The results showed no weight difference. However, patients eating a paleo diet showed decreased waist circumference and improved glucose sensitivity.
In another study, healthy volunteers eating a paleo diet lost 2.3 kg and 0.5 cm off of their waist circumference. In conclusion, scientific data on paleo weight loss effects are limited and polarized. More studies are needed to determine its weight loss effects.
Keep in mind that gradual weight loss achieved by a healthy and balanced diet with physical activity is still the most established way for healthy weight loss. It is best to consult a doctor and dietitian for the best weight loss nutrition plan.
Possible paleo diet benefits
A limited amount of research has been done on the effects of the paleo diet. Even though researchers proposed the diet’s beneficial effects, there’s too little, inconclusive evidence. Now, let’s dive into the research behind the claims.
Blood glucose levels
The paleo diet promises to decrease obesity and chronic diseases. In a clinical trial published in the British Journal of Nutrition, scientists compared the short-term effects of a paleolithic diet to a reference meal created based on WHO guidelines. The paleo meals included fish and various vegetables. The paleo and reference meals incorporated an identical number of calories, macronutrients, carbohydrates, protein, and fat. Meals were given to healthy male participants on separate occasions. However, researchers found no significant differences in glucose and insulin responses between the reference and paleo meals.
Increased fiber intake
Paleo diets encourage eating fiber-rich foods such as fruits and vegetables. Adults should consume around 30 g of fiber daily for a healthy and balanced diet. Fiber helps maintain healthy blood sugar levels and improves heart health, healthy microbiota, and digestion.
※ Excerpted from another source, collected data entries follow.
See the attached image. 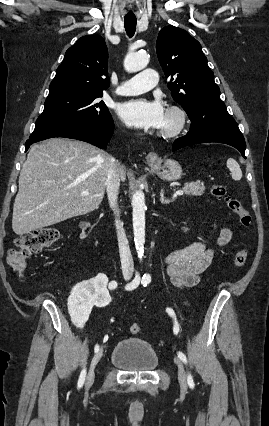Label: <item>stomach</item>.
<instances>
[{
    "mask_svg": "<svg viewBox=\"0 0 269 426\" xmlns=\"http://www.w3.org/2000/svg\"><path fill=\"white\" fill-rule=\"evenodd\" d=\"M153 171L163 180L175 181L182 176V167L174 159H164L157 164H150Z\"/></svg>",
    "mask_w": 269,
    "mask_h": 426,
    "instance_id": "stomach-1",
    "label": "stomach"
}]
</instances>
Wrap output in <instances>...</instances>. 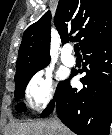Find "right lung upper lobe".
Masks as SVG:
<instances>
[{"label":"right lung upper lobe","mask_w":112,"mask_h":135,"mask_svg":"<svg viewBox=\"0 0 112 135\" xmlns=\"http://www.w3.org/2000/svg\"><path fill=\"white\" fill-rule=\"evenodd\" d=\"M54 23L62 42L76 39L83 51L112 38V1L59 0ZM50 24L48 11L25 30L15 76L37 72L50 62Z\"/></svg>","instance_id":"right-lung-upper-lobe-1"}]
</instances>
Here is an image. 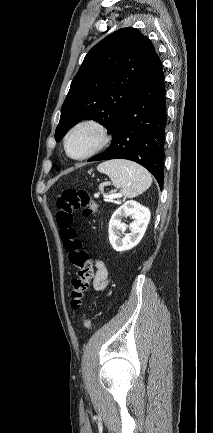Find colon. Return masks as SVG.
<instances>
[{
    "mask_svg": "<svg viewBox=\"0 0 213 433\" xmlns=\"http://www.w3.org/2000/svg\"><path fill=\"white\" fill-rule=\"evenodd\" d=\"M81 211L84 218H91L98 212L95 201L84 189H65L57 200L56 222L60 228V236L71 264L76 273L71 279L70 306L78 309L83 303L85 293L89 289L93 277L92 264L88 254L82 249V243L77 237V231L72 226L74 213ZM86 329L93 326L89 317H83Z\"/></svg>",
    "mask_w": 213,
    "mask_h": 433,
    "instance_id": "obj_1",
    "label": "colon"
}]
</instances>
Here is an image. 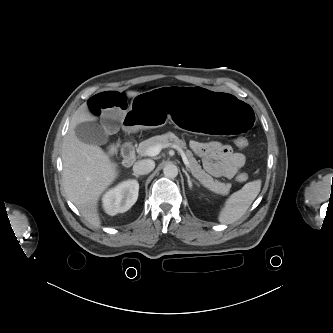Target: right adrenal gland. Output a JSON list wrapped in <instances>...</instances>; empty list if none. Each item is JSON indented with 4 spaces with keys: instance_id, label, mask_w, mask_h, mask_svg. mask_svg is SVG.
<instances>
[{
    "instance_id": "right-adrenal-gland-1",
    "label": "right adrenal gland",
    "mask_w": 333,
    "mask_h": 333,
    "mask_svg": "<svg viewBox=\"0 0 333 333\" xmlns=\"http://www.w3.org/2000/svg\"><path fill=\"white\" fill-rule=\"evenodd\" d=\"M132 175H134L136 178H139V175L136 173H133Z\"/></svg>"
}]
</instances>
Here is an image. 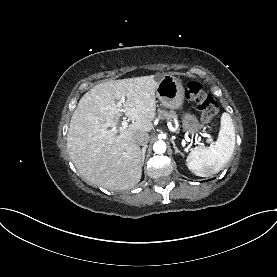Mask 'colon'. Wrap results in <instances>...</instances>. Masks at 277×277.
<instances>
[{"label": "colon", "mask_w": 277, "mask_h": 277, "mask_svg": "<svg viewBox=\"0 0 277 277\" xmlns=\"http://www.w3.org/2000/svg\"><path fill=\"white\" fill-rule=\"evenodd\" d=\"M185 95L188 100L195 103L201 110V120L205 125L211 124L219 114L216 99L206 93L198 81H190L185 87Z\"/></svg>", "instance_id": "5ec220e1"}]
</instances>
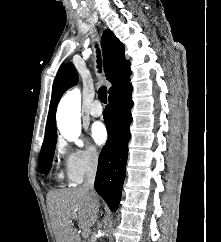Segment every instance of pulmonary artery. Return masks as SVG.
I'll return each mask as SVG.
<instances>
[{"label": "pulmonary artery", "mask_w": 221, "mask_h": 242, "mask_svg": "<svg viewBox=\"0 0 221 242\" xmlns=\"http://www.w3.org/2000/svg\"><path fill=\"white\" fill-rule=\"evenodd\" d=\"M88 112H89V114L92 117H99V116H101L102 112H103V109H102L99 101L92 102V104L89 107Z\"/></svg>", "instance_id": "e3ab8cb5"}]
</instances>
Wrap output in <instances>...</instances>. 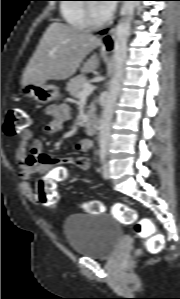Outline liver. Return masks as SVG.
Segmentation results:
<instances>
[{
  "label": "liver",
  "mask_w": 180,
  "mask_h": 299,
  "mask_svg": "<svg viewBox=\"0 0 180 299\" xmlns=\"http://www.w3.org/2000/svg\"><path fill=\"white\" fill-rule=\"evenodd\" d=\"M99 45L101 40L88 31L59 22L50 24L25 68L21 86L70 78ZM98 67L99 57L93 55L83 64L81 73L94 72Z\"/></svg>",
  "instance_id": "6515ba94"
}]
</instances>
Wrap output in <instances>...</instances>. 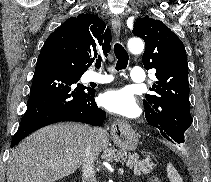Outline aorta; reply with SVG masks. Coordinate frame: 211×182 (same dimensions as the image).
<instances>
[{"label":"aorta","mask_w":211,"mask_h":182,"mask_svg":"<svg viewBox=\"0 0 211 182\" xmlns=\"http://www.w3.org/2000/svg\"><path fill=\"white\" fill-rule=\"evenodd\" d=\"M128 49L132 53H140L144 49V43L140 38H131L128 41Z\"/></svg>","instance_id":"1"}]
</instances>
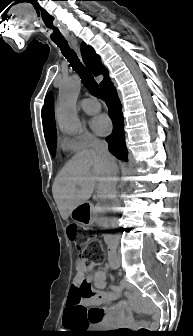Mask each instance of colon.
Segmentation results:
<instances>
[{"label":"colon","instance_id":"1","mask_svg":"<svg viewBox=\"0 0 193 336\" xmlns=\"http://www.w3.org/2000/svg\"><path fill=\"white\" fill-rule=\"evenodd\" d=\"M67 237L72 241L78 250L80 258L83 260H96L101 256L100 243L95 239L83 241L80 238L81 230L75 223H70L66 227ZM93 295L92 288L88 287L82 291L83 297H91ZM137 336H149L150 333L146 330L136 331Z\"/></svg>","mask_w":193,"mask_h":336}]
</instances>
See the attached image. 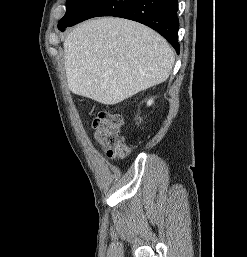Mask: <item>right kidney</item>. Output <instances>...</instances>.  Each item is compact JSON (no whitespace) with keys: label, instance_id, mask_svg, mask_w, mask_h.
<instances>
[{"label":"right kidney","instance_id":"obj_1","mask_svg":"<svg viewBox=\"0 0 247 257\" xmlns=\"http://www.w3.org/2000/svg\"><path fill=\"white\" fill-rule=\"evenodd\" d=\"M153 103V99L148 100L147 105L150 106Z\"/></svg>","mask_w":247,"mask_h":257}]
</instances>
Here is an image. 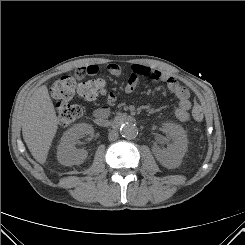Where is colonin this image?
<instances>
[{"label": "colon", "instance_id": "obj_1", "mask_svg": "<svg viewBox=\"0 0 245 245\" xmlns=\"http://www.w3.org/2000/svg\"><path fill=\"white\" fill-rule=\"evenodd\" d=\"M106 82L103 78H92L77 85L71 75H64L59 78L51 88L52 96L58 100L56 111L61 125L67 126L75 122L82 115V108L79 105L69 103V100L77 92L85 99H95L105 92ZM192 115L197 121H202L203 110L195 102Z\"/></svg>", "mask_w": 245, "mask_h": 245}]
</instances>
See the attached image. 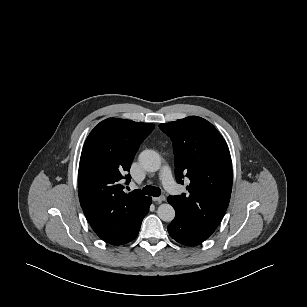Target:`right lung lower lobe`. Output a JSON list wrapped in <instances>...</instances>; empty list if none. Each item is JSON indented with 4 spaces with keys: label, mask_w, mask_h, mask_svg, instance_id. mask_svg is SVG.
Wrapping results in <instances>:
<instances>
[{
    "label": "right lung lower lobe",
    "mask_w": 307,
    "mask_h": 307,
    "mask_svg": "<svg viewBox=\"0 0 307 307\" xmlns=\"http://www.w3.org/2000/svg\"><path fill=\"white\" fill-rule=\"evenodd\" d=\"M150 204H151V198H150V200H149V206H150Z\"/></svg>",
    "instance_id": "right-lung-lower-lobe-1"
}]
</instances>
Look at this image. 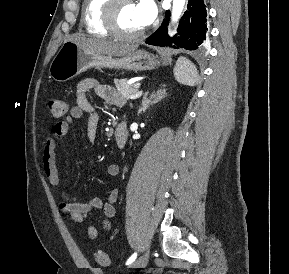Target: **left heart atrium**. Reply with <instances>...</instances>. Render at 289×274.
I'll list each match as a JSON object with an SVG mask.
<instances>
[{"instance_id": "obj_1", "label": "left heart atrium", "mask_w": 289, "mask_h": 274, "mask_svg": "<svg viewBox=\"0 0 289 274\" xmlns=\"http://www.w3.org/2000/svg\"><path fill=\"white\" fill-rule=\"evenodd\" d=\"M136 10L143 26L151 24L157 15V8L153 0H140L136 4Z\"/></svg>"}]
</instances>
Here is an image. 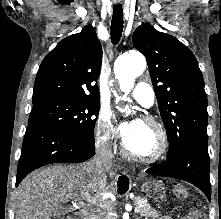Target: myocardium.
Segmentation results:
<instances>
[{
    "label": "myocardium",
    "mask_w": 221,
    "mask_h": 219,
    "mask_svg": "<svg viewBox=\"0 0 221 219\" xmlns=\"http://www.w3.org/2000/svg\"><path fill=\"white\" fill-rule=\"evenodd\" d=\"M141 122L153 128L157 133L158 145H157L155 152L148 156L138 155L136 153L131 152L128 149L125 141H122L121 143V151L126 157L132 160L145 163V164L156 163L160 161L161 159H163L165 155L167 154L168 147H169L167 132L162 124H160L158 121L150 117H142Z\"/></svg>",
    "instance_id": "myocardium-1"
}]
</instances>
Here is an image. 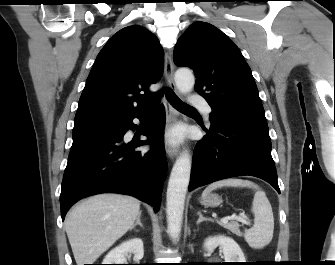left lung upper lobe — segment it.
<instances>
[{"label": "left lung upper lobe", "mask_w": 335, "mask_h": 265, "mask_svg": "<svg viewBox=\"0 0 335 265\" xmlns=\"http://www.w3.org/2000/svg\"><path fill=\"white\" fill-rule=\"evenodd\" d=\"M173 59L194 71L195 91L212 108L210 121L221 119L269 136L250 67L227 35L209 23L195 22L177 41Z\"/></svg>", "instance_id": "obj_1"}]
</instances>
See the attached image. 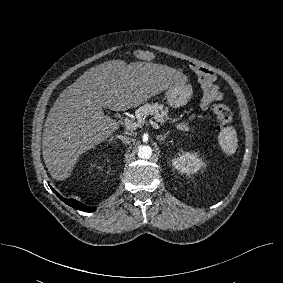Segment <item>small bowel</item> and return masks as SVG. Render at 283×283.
I'll list each match as a JSON object with an SVG mask.
<instances>
[{
    "instance_id": "small-bowel-1",
    "label": "small bowel",
    "mask_w": 283,
    "mask_h": 283,
    "mask_svg": "<svg viewBox=\"0 0 283 283\" xmlns=\"http://www.w3.org/2000/svg\"><path fill=\"white\" fill-rule=\"evenodd\" d=\"M192 71L198 76L203 90V97L201 100V107L206 110L209 104L215 100L221 99L222 95L215 83L216 75L210 69L200 66L198 64H191ZM187 122L179 124L180 127H187Z\"/></svg>"
}]
</instances>
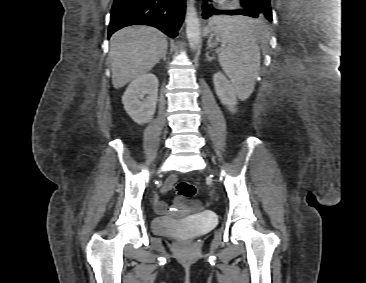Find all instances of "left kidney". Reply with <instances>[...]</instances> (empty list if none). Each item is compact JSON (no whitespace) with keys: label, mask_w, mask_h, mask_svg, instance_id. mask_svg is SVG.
<instances>
[{"label":"left kidney","mask_w":366,"mask_h":283,"mask_svg":"<svg viewBox=\"0 0 366 283\" xmlns=\"http://www.w3.org/2000/svg\"><path fill=\"white\" fill-rule=\"evenodd\" d=\"M214 88L221 103L231 112H235L237 105L236 91L223 73L218 72L213 77Z\"/></svg>","instance_id":"obj_1"}]
</instances>
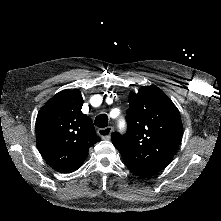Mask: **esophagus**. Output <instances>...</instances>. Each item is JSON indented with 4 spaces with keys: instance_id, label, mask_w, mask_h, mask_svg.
Segmentation results:
<instances>
[{
    "instance_id": "1",
    "label": "esophagus",
    "mask_w": 221,
    "mask_h": 221,
    "mask_svg": "<svg viewBox=\"0 0 221 221\" xmlns=\"http://www.w3.org/2000/svg\"><path fill=\"white\" fill-rule=\"evenodd\" d=\"M112 130L113 128L111 126H108L106 128L98 129L97 133L103 140H109L111 138Z\"/></svg>"
}]
</instances>
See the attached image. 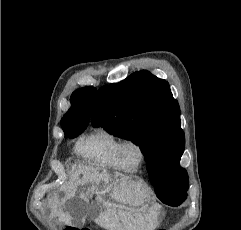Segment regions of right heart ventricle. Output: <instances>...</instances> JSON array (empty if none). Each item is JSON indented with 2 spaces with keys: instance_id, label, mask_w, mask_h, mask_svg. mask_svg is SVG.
Masks as SVG:
<instances>
[{
  "instance_id": "1",
  "label": "right heart ventricle",
  "mask_w": 241,
  "mask_h": 230,
  "mask_svg": "<svg viewBox=\"0 0 241 230\" xmlns=\"http://www.w3.org/2000/svg\"><path fill=\"white\" fill-rule=\"evenodd\" d=\"M122 138L115 132L97 127L81 138L76 146L77 153L86 161L127 170L120 161L118 149Z\"/></svg>"
}]
</instances>
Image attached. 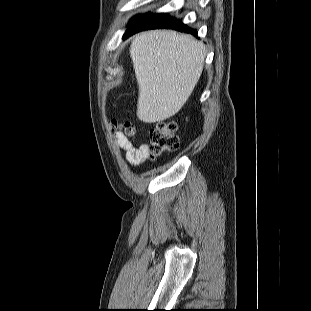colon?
<instances>
[{
  "instance_id": "obj_1",
  "label": "colon",
  "mask_w": 311,
  "mask_h": 311,
  "mask_svg": "<svg viewBox=\"0 0 311 311\" xmlns=\"http://www.w3.org/2000/svg\"><path fill=\"white\" fill-rule=\"evenodd\" d=\"M114 129H120L127 135L135 133V127L129 122H114ZM177 126L174 122H162L150 130L151 157L175 151L179 147V138L176 135Z\"/></svg>"
}]
</instances>
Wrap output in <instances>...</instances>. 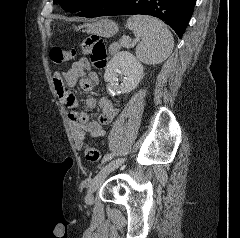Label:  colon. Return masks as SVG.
Returning a JSON list of instances; mask_svg holds the SVG:
<instances>
[{
	"label": "colon",
	"instance_id": "obj_1",
	"mask_svg": "<svg viewBox=\"0 0 240 238\" xmlns=\"http://www.w3.org/2000/svg\"><path fill=\"white\" fill-rule=\"evenodd\" d=\"M79 52L81 54L88 55L93 65L98 69H101L106 65L107 61L106 45L98 37H88L84 39L83 42L81 43ZM77 54L78 51L76 49L65 51L61 48L54 47L50 50L49 56L53 63L61 64L75 58ZM84 153L86 159L89 161L97 162L101 159L100 152L90 145H87L85 147Z\"/></svg>",
	"mask_w": 240,
	"mask_h": 238
}]
</instances>
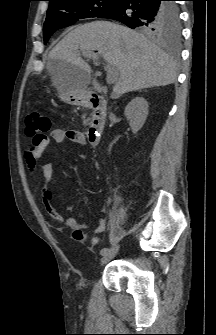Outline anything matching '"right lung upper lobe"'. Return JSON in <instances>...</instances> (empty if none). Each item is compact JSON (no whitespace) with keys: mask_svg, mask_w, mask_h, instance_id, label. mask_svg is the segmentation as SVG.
Listing matches in <instances>:
<instances>
[{"mask_svg":"<svg viewBox=\"0 0 216 335\" xmlns=\"http://www.w3.org/2000/svg\"><path fill=\"white\" fill-rule=\"evenodd\" d=\"M48 1H50V3H51V2L54 1V0H48Z\"/></svg>","mask_w":216,"mask_h":335,"instance_id":"cb5924a9","label":"right lung upper lobe"}]
</instances>
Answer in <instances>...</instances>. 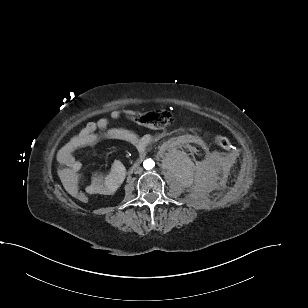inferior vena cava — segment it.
<instances>
[{
  "mask_svg": "<svg viewBox=\"0 0 308 308\" xmlns=\"http://www.w3.org/2000/svg\"><path fill=\"white\" fill-rule=\"evenodd\" d=\"M143 169L141 167H137L134 171L135 174H140L142 173Z\"/></svg>",
  "mask_w": 308,
  "mask_h": 308,
  "instance_id": "602c4592",
  "label": "inferior vena cava"
}]
</instances>
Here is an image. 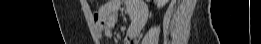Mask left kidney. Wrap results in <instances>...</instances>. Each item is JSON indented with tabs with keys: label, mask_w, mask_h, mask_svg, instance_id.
I'll use <instances>...</instances> for the list:
<instances>
[{
	"label": "left kidney",
	"mask_w": 261,
	"mask_h": 44,
	"mask_svg": "<svg viewBox=\"0 0 261 44\" xmlns=\"http://www.w3.org/2000/svg\"><path fill=\"white\" fill-rule=\"evenodd\" d=\"M169 0H157V7H163Z\"/></svg>",
	"instance_id": "obj_1"
}]
</instances>
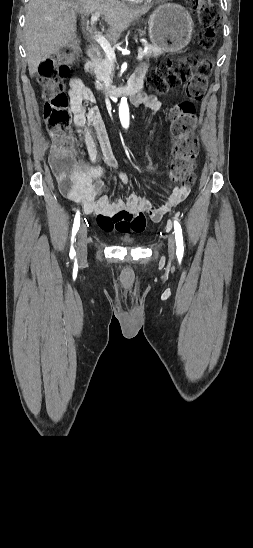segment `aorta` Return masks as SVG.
I'll return each instance as SVG.
<instances>
[{
	"label": "aorta",
	"mask_w": 253,
	"mask_h": 548,
	"mask_svg": "<svg viewBox=\"0 0 253 548\" xmlns=\"http://www.w3.org/2000/svg\"><path fill=\"white\" fill-rule=\"evenodd\" d=\"M119 113H120V118H121L122 123L124 125H126L128 123V120H129V110H128V104H127V99L126 98L121 99V103H120V107H119Z\"/></svg>",
	"instance_id": "obj_1"
}]
</instances>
Some other fiber-rich foods include whole grains, legumes, and oats. However, the paleo diet discourages their consumption. Furthermore, a person can get enough daily fiber by eating five portions of fruits and vegetables and by adding whole grains, legumes, and beans to their diet.
Paleo diet health concerns
Low calcium intake
Calcium is found in bones, teeth, the circulatory system, and tissues. It plays an important role in healthy skeletal structure, muscle function, nerve transmission, and hormonal secretion. Healthy adults need to consume 1000-1200 mg of calcium daily. Therefore, calcium deficiency is one of the biggest concerns on the paleo diet because the diet excludes dairy products.
Studies show that people following a paleo diet for three weeks only met 50% of calcium of their daily recommended calcium intake.
Milk and dairy products, green leafy vegetables, nuts, and seeds contain calcium. Let’s look at the difference in calcium amount found in dairy versus green leafy vegetables.
An 8-ounce serving of plain low-fat yogurt contains 415 mg of calcium, approximately 32% of the daily value. On the other hand, ½ cup of boiled spinach contains 123 mg of calcium, 9% of the daily value.
The studies clearly show that dairy contains more calcium than green leafy vegetables. As a result, people following a paleo diet should be much more careful because the diet limits dairy products.
Exclusion or dramatic reduction of specific foods or food groups can produce food intolerances. ‘For example, in the paleo diet, gluten and dairy products are eliminated, which may result in gluten and lactose intolerances.
Sustainability is a crucial part of a healthy nutrition plan. Most people find it challenging to follow restrictive diets because of limited food options.
If you're not prescribed a specific diet by your healthcare professional, restrictive diets may increase your risk of nutrient deficiencies.
People with diagnosed intolerances or allergies to specific nutritional ingredients benefit from eliminating foods that trigger symptoms. The paleo diet offers some health benefits and may suit some people fine. However, the research surrounding the health benefits of a paleo diet is inconclusive. Therefore, before making drastic changes to one’s diet, it’s best to speak to a nutritional expert.